Legend
Legend

Reputation: 116950

How do I improve my parsing technique?

I am writing a pythonic parser for a custom language and as of now I have something like this:

re1 = re.compile(r"...")
re2 = re.compile(r"...")
re3 = re.compile(r"...")
re4 = re.compile(r"...")
...
...

Now I am reading the input file and for each line if I find a specific keyword then I am using a particular regular expression. Obviously, this is making my life a living hell because I am doing something like this:

if line.find("keyword1") >= 0
  # Uses re1 to match the string
  invoke_handler1() 
elif line.find('keyword2") >= 0
  # Uses re2 to match the string
  invoke_handler2() 
...

At the same time, I do not want to match a given line with all possible regular expressions because that would be a waste. Without discarding everything that I wrote up until this point, is there an elegant way of solving this problem and make it more efficient and readable?

Upvotes: 0

Views: 153

Answers (3)

Chris Nava
Chris Nava

Reputation: 6802

You may want to create a data structure the maps keywords to REs. But honestly, I would try making REs that fail fast as a first priority and just loop over them all.

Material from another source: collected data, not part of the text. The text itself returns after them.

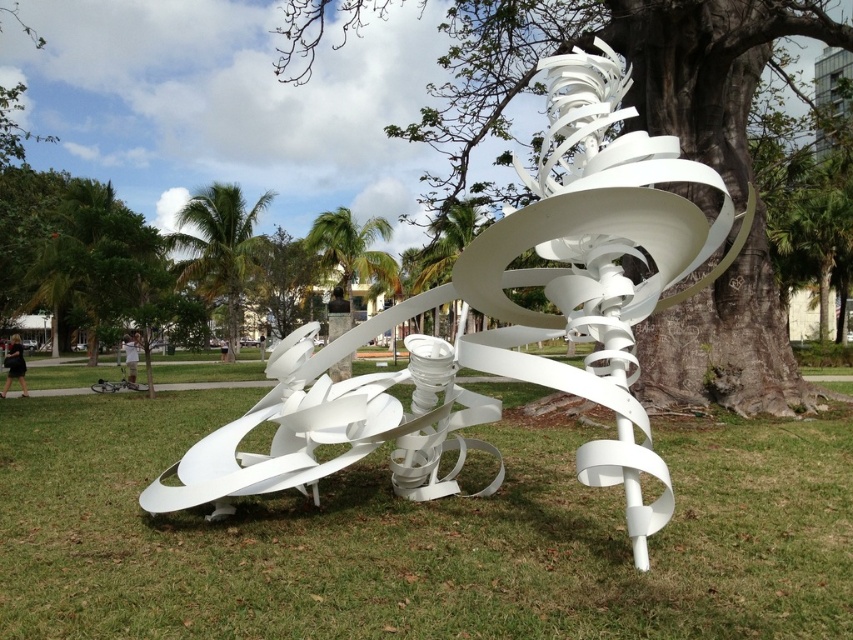 Which is more to the right, white matte sculpture at center or green leafy palm tree at upper left?

white matte sculpture at center is more to the right.

Which is above, white matte sculpture at center or green leafy palm tree at upper left?

Positioned higher is green leafy palm tree at upper left.

The height and width of the screenshot is (640, 853). Describe the element at coordinates (502, 320) in the screenshot. I see `white matte sculpture at center` at that location.

You are a GUI agent. You are given a task and a screenshot of the screen. Output one action in this format:
    pyautogui.click(x=<x>, y=<y>)
    Task: Click on the white matte sculpture at center
    
    Given the screenshot: What is the action you would take?
    pyautogui.click(x=502, y=320)

Who is more forward, (x=676, y=301) or (x=724, y=131)?

Point (x=676, y=301) is more forward.

How far apart are white matte sculpture at center and brown textured tree at center?

5.95 meters

Which is behind, point (666, 259) or point (715, 342)?

The point (715, 342) is behind.

This screenshot has height=640, width=853. I want to click on white matte sculpture at center, so click(502, 320).

Is point (601, 548) less distant than point (318, 396)?

Yes, it is in front of point (318, 396).

Can you confirm if green grass at center is positioned below white matte sculpture at center?

Indeed, green grass at center is positioned under white matte sculpture at center.

Who is more distant from viewer, (x=579, y=490) or (x=312, y=376)?

The point (x=579, y=490) is more distant.

This screenshot has width=853, height=640. Identify the location of green grass at center. (x=421, y=534). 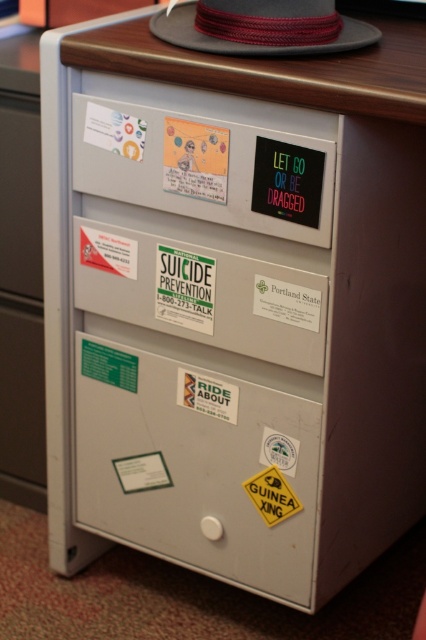 Question: Which point appears farthest from the camera in this image?

Choices:
 (A) (166, 310)
 (B) (291, 490)
 (C) (207, 0)

Answer: (A)

Question: Can you confirm if white matte drawer at center is positioned above gray felt fedora at upper center?

Choices:
 (A) no
 (B) yes

Answer: (A)

Question: Can you confirm if white matte drawer at center is positioned to the left of gray felt fedora at upper center?

Choices:
 (A) no
 (B) yes

Answer: (B)

Question: Which of the following is the closest to the observer?

Choices:
 (A) (173, 321)
 (B) (310, 49)

Answer: (B)

Question: Can you confirm if gray felt fedora at upper center is positioned below yellow paper sign at lower center?

Choices:
 (A) yes
 (B) no

Answer: (B)

Question: Which point is farther to the camera?

Choices:
 (A) (183, 266)
 (B) (290, 512)
 (C) (321, 44)

Answer: (B) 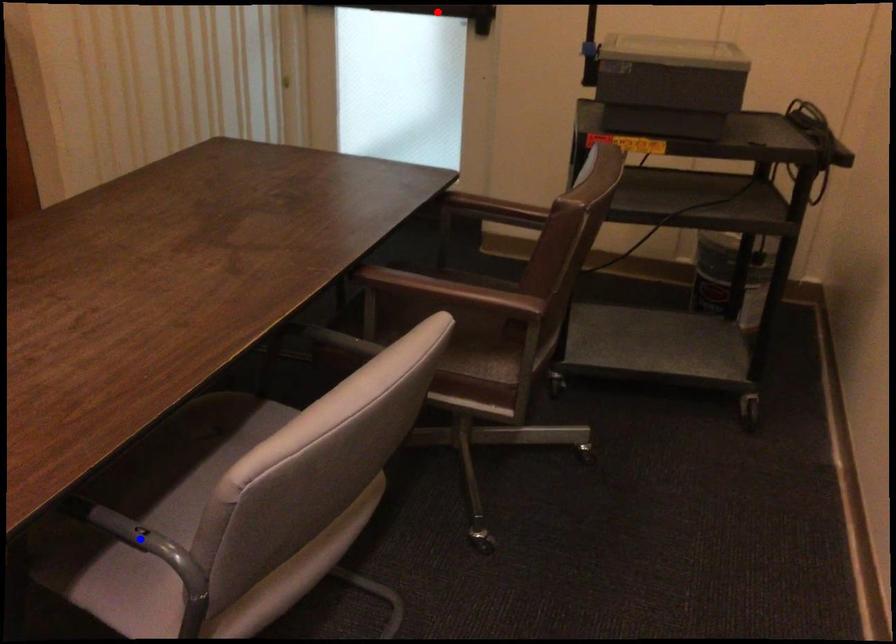 Question: Which of the two points in the image is closer to the camera?

Choices:
 (A) Blue point is closer.
 (B) Red point is closer.

Answer: (A) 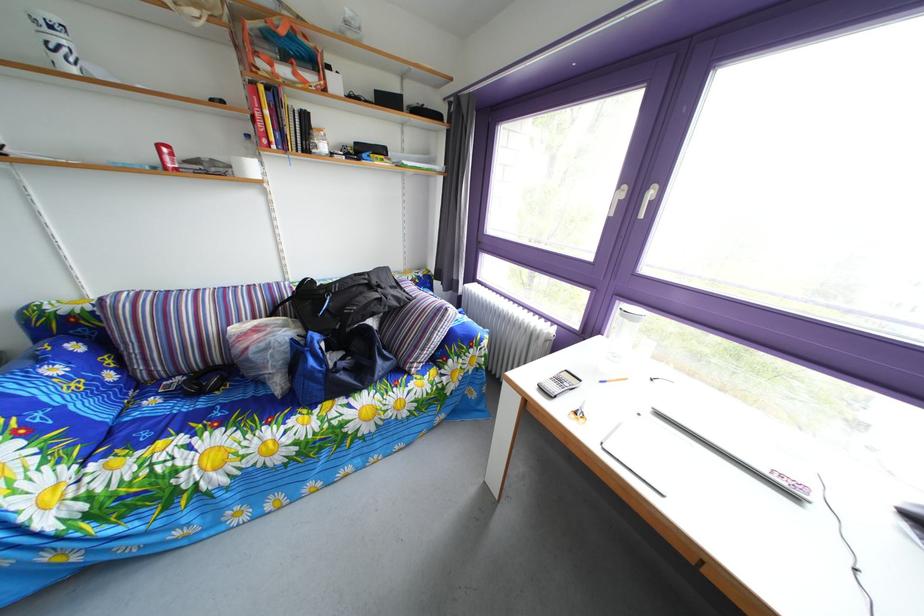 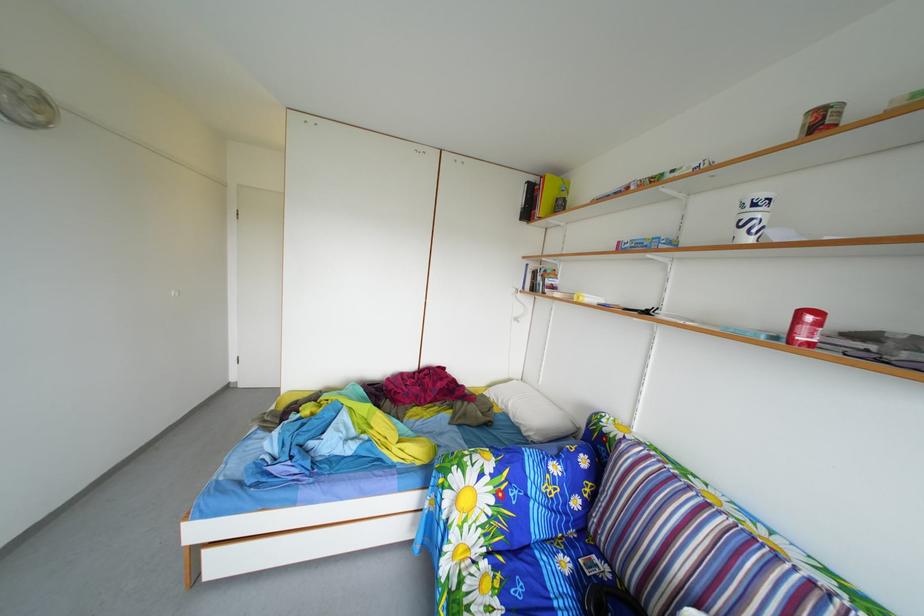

An example of a fail fast RE would be one that starts with "^Sometext" as if the first character doesn't match "S" then the rest of the RE is not evaluated.

Upvotes: 1

Chris Phillips
Chris Phillips

Reputation: 12387

I don't think this is the answer you're looking for, but I think you'd be having a better time using an actual Lexer and Tokenizer for parsing your language. I suggest looking at and learning to use PLY for this kind of task.

Upvotes: 2

Mark Byers
Mark Byers

Reputation: 838716

Rather than rolling your own parser using you could have a look at one of the many parser libraries available for Python.

Upvotes: 3

Related Questions